Blair’s 1995 pledge promised the force of law to such union organisation at the point of production. Passed into law, the proposal would enormously increase the confidence of workers and cut down the arrogance of the employers.

When Thatcher shrieked that the “bully boys” would now be let off the leash, she was talking about shop stewards and convenors. But to every worker in the country the expression “bully boys” means only one thing: the new management autocrats.

Why had Blair stuck to his pledge? Why had he not abandoned it with all the other pledges? No doubt because this one was the absolute minimum condition for the continued support of the trade unions. If Blair had dropped this small promise, he would have lost the union support he so badly needs.
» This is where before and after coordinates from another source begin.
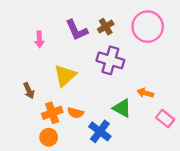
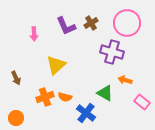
purple cross: (110, 60) -> (112, 52), moved
brown arrow: (29, 91) -> (16, 78), moved
orange circle: (49, 137) -> (16, 118), moved

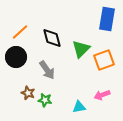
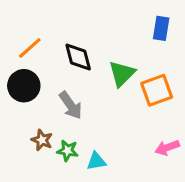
blue rectangle: (107, 19) -> (161, 28), size x0.7
pink arrow: (102, 95) -> (167, 148), moved
cyan triangle: (79, 107) -> (96, 161), moved

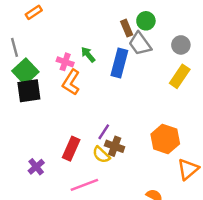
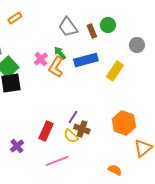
gray trapezoid: (140, 44) -> (68, 27), moved
pink cross: (65, 62) -> (41, 59), turned 32
blue rectangle: (119, 63) -> (86, 60), turned 60
yellow rectangle: (180, 76) -> (115, 71), moved
orange L-shape: (71, 82) -> (56, 67), moved

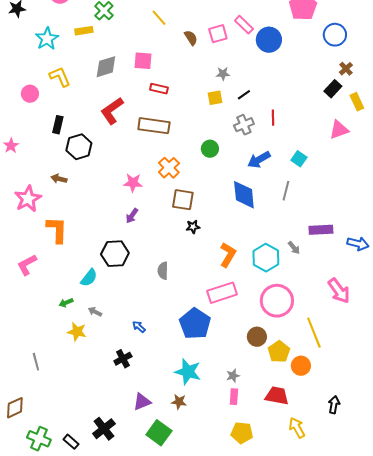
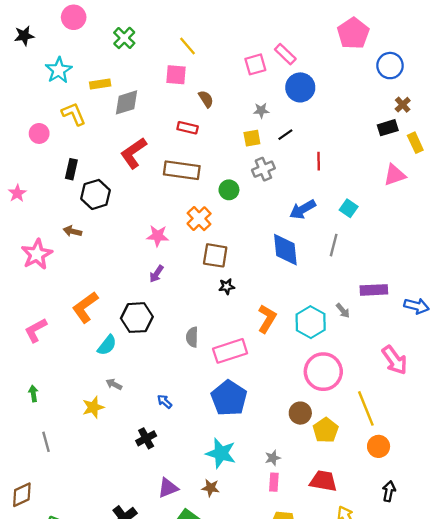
yellow rectangle: (84, 31) -> (100, 84), moved
brown semicircle: (191, 38) -> (206, 99), moved
blue circle: (269, 40) -> (300, 87), moved
pink square: (143, 61) -> (176, 75), moved
black rectangle: (333, 89) -> (388, 128), turned 30
gray cross: (244, 125) -> (263, 169), moved
green circle: (210, 149) -> (229, 190), moved
orange L-shape: (57, 230) -> (85, 307), moved, turned -128
pink rectangle: (222, 293) -> (230, 351), moved
green arrow: (66, 303) -> (33, 393), moved, turned 104
yellow star: (77, 332) -> (93, 407), turned -30
orange circle: (301, 366) -> (379, 446), moved

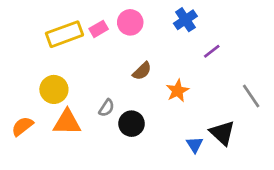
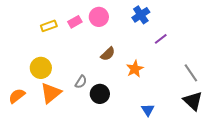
yellow rectangle: (64, 34) -> (49, 26), size x0.6
orange triangle: (67, 122) -> (51, 93), turned -40
black triangle: (222, 133) -> (193, 101), moved

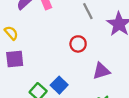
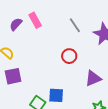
blue square: (59, 85) -> (56, 95), turned -35

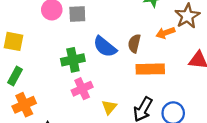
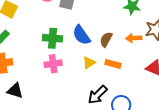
orange rectangle: (150, 69) -> (113, 64), size x0.7
yellow triangle: (109, 107) -> (89, 63), moved

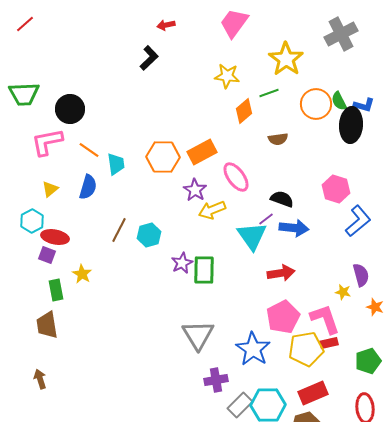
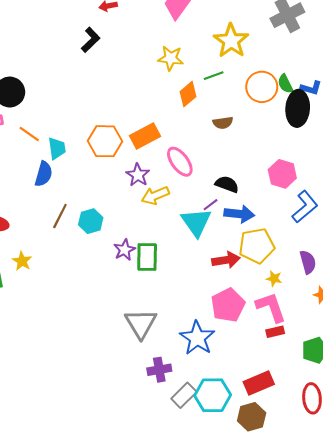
blue semicircle: (88, 187) -> (44, 174), moved
yellow star: (343, 292) -> (274, 278), moved
yellow pentagon: (306, 349) -> (257, 246), moved

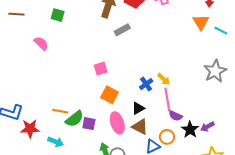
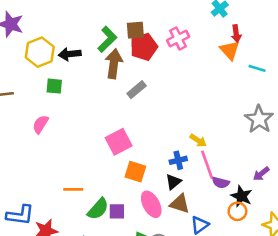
orange triangle: (201, 22) -> (230, 50), moved
pink semicircle: (41, 43) -> (41, 124), turned -91
pink square: (101, 69) -> (119, 142), size x1.5
blue cross: (146, 84) -> (178, 160), moved, turned 32
orange line: (60, 111) -> (73, 189), moved
purple arrow: (207, 127) -> (261, 174), moved
orange circle: (167, 137) -> (237, 211), moved

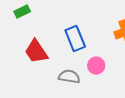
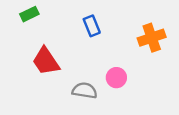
blue rectangle: (75, 39) -> (92, 26), moved, size x0.7

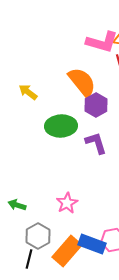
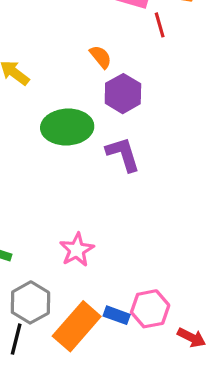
orange semicircle: (82, 82) -> (101, 57), size x0.5
blue rectangle: (92, 244) -> (117, 315), size x0.6

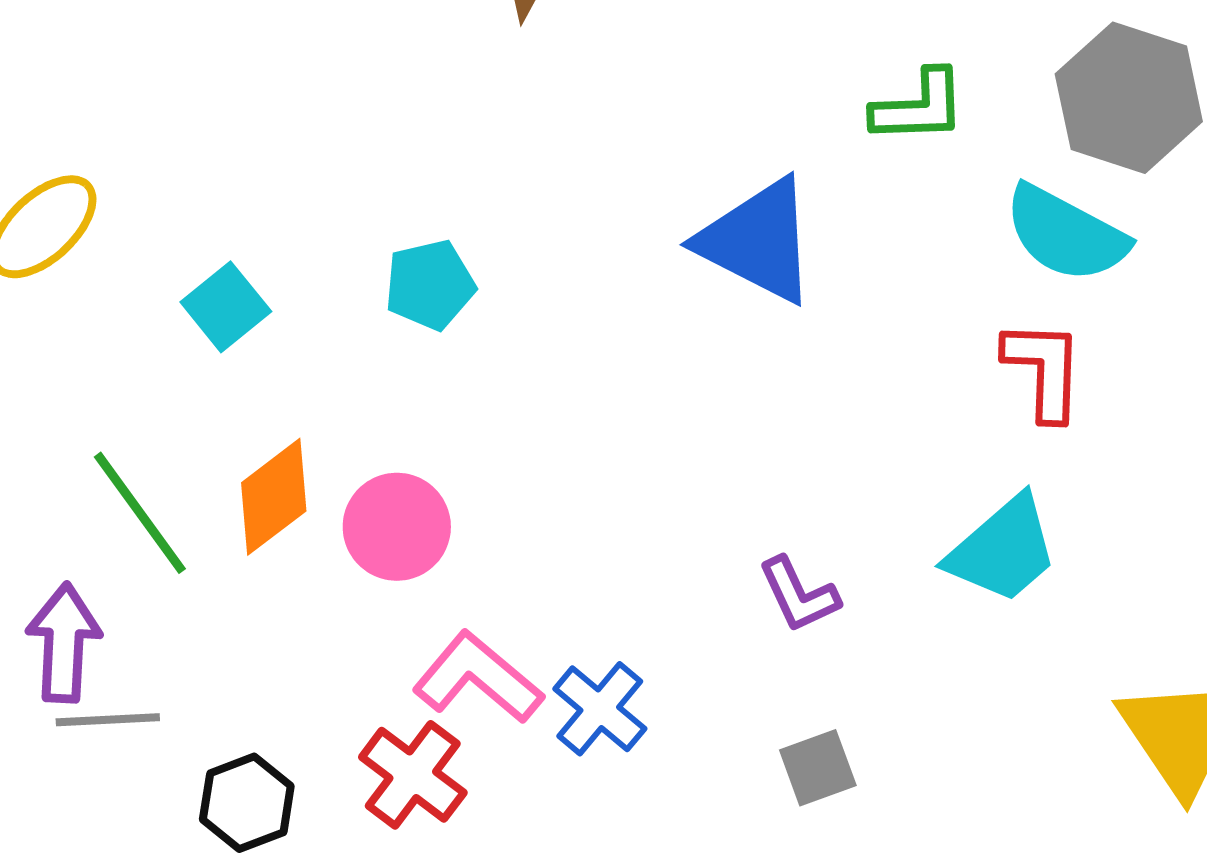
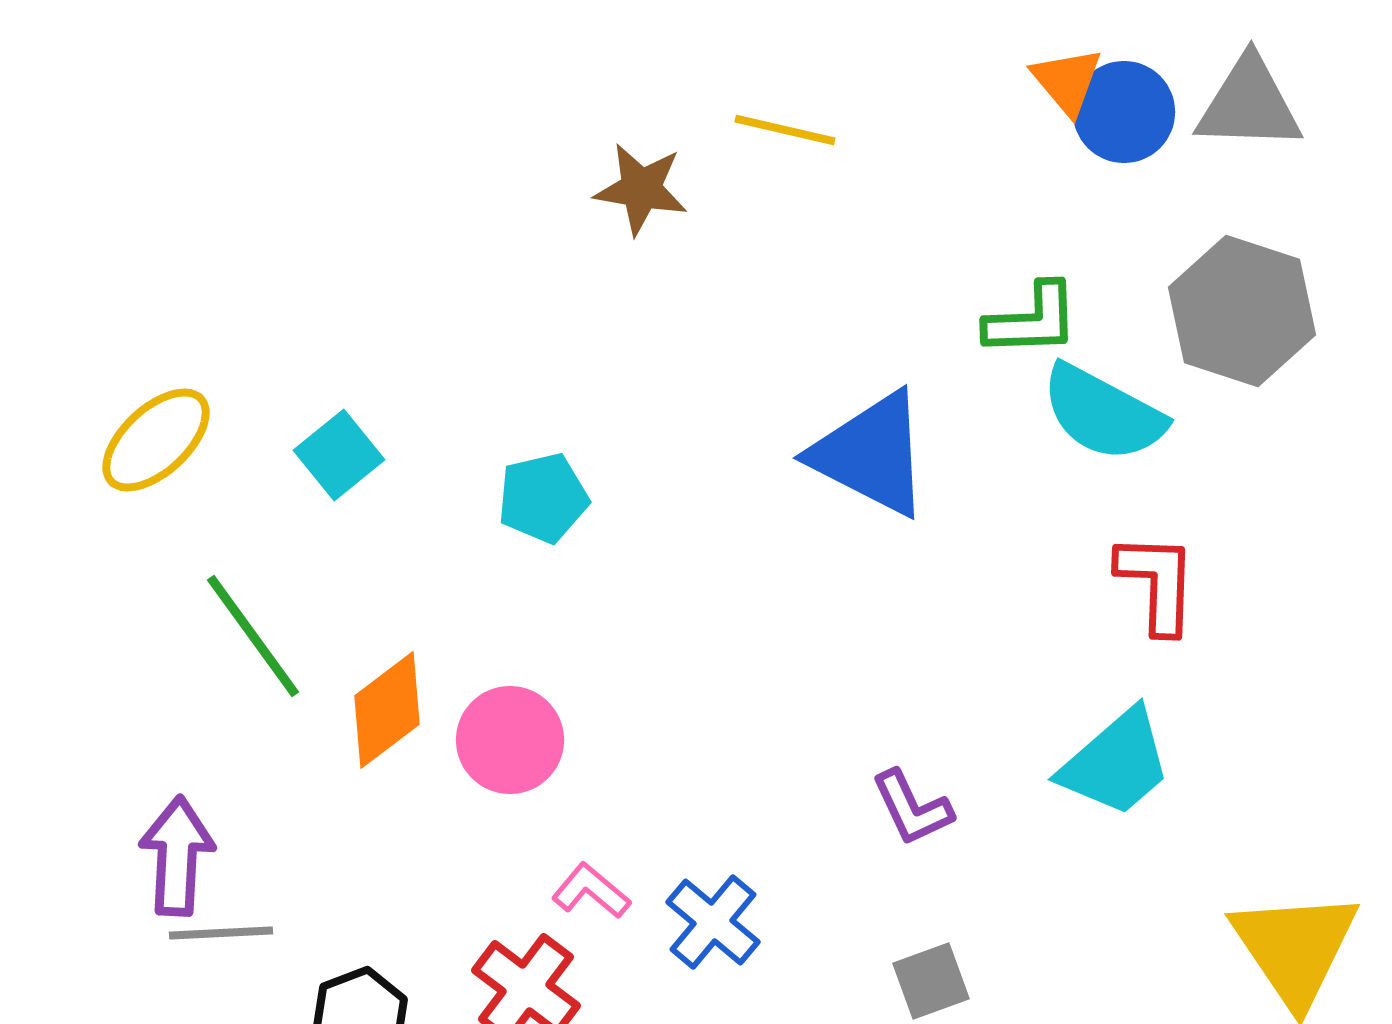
cyan semicircle: (1066, 234) -> (1103, 413), moved
cyan square: (226, 307) -> (339, 455), moved
green line: (140, 513) -> (253, 636), moved
pink L-shape: (478, 678) -> (591, 891), size x0.6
So now, as the right wing press sniffed an “issue” with which they could attack the Labour Party, as Thatcher had come squawking with anti-union hysteria into the election campaign, now precisely was the time for an “offensive” from the Labour leader in which he would stand up for the right to organise.

Then I read Blair’s Times article. As the sentences unfolded, the headline seemed to stand on its head. Blair’s “offensive” was not against the Tory union bashers – it was against the unions.

Blair pledges himself not to roll back Thatcher’s anti-union laws but to continue to uphold them. His government, he promised, would be the “most restrictive government against the unions in Europe”.

Not a clause of Thatcher’s anti-union laws would be repealed. The “scenes” at Grunwick, Wapping and the miners’ strike – scenes in which workers fought against overwhelming odds for their unions and their jobs – would, he promised, “never be seen again in this country”.

He did not (quite) renege on his promise, though he sought to water it down to zero. This is by far the most serious matter of the election campaign, and the whole trade union movement should unite to ensure that Blair sticks to what he said and introduces legal backing for workplace unionisation.